Don’t bother me… I’m writing.

I find that when I’m in a zone, or writing and the plot is flying out of my finger tips, the rest of the world melts away. This can be good *for my plot* and bad *for the rest of my family*. Lucky for me they understand and realize that writing is something I love. ¬†When I write the world around me melts away, and I’m in background infused into the setting; I just watch my characters interact. They become live, breathing creatures. Creatures of habits, Creatures of surprise, Creatures who make me laugh and cry.

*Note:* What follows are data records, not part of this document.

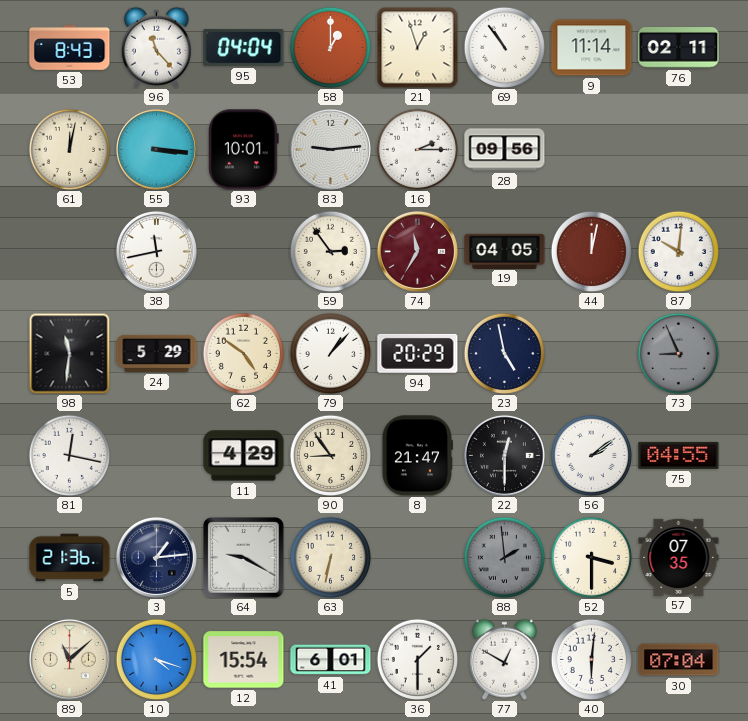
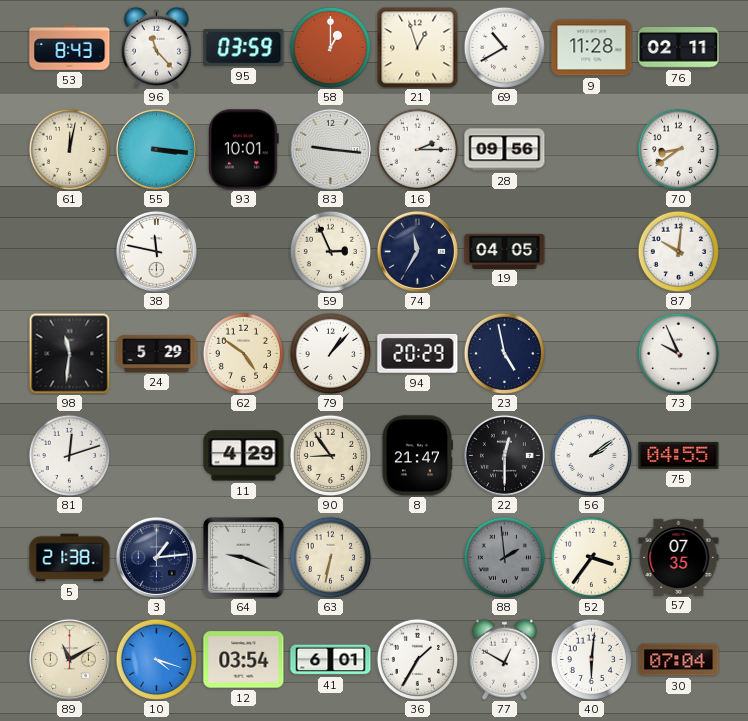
95: 04:04 -> 03:59
69: 10:54 -> 10:40
9: 11:14 -> 11:28
83: 9:14 -> 9:16
70: none -> 8:39
38: 11:43 -> 11:47
59: 2:54 -> 2:56
74 dial: burgundy -> navy
44: 12:02 -> none
73: 8:56 -> 9:56
73 dial: grey -> white
81: 12:17 -> 12:12
5: 21:36 -> 21:38
64: 9:20 -> 9:19
52: 3:30 -> 3:36
89: 11:08 -> 11:10
12: 15:54 -> 03:54
36: 1:30 -> 1:35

Writing when you’re in the zone, can almost be euphoric, it’s a high because your ideas are takingshape by forming words. The first book I finished writing was The Ocean a few years ago, I think it was fitting since it was the first book I began when I was sixteen. I found some old chapters a few months ago, and the difference from what it began as to what it became is amazing to me. Finishing it, changed my life. It proved to me that this was not only something that I love but it was something that I could do. Everyone has those what if’s. This was one of those what if‘s that I had carried for a long time. I can remember being a young girl staring at a dark ceiling, and thinking I want to be an author. I knew what my pen name was going to be, and I knew what I wanted to write, fiction.

I love disappearing in my stories, creating a new world, a world where the reader can disappear into the background and watch the characters become living creatures too. So when I’m staring at my computer, fingers typing away, and eyebrows furrowed my kids know they have to tap my arm, and maybe ask me their question twice to get my attention. My husband knows that when I say “sure give me just a minute.” It probably means give me an hour. I’m lucky that they are so understanding, and am grateful that they support and are proud of me. But when I’m in the zone… Don’t bother me, I’m writing.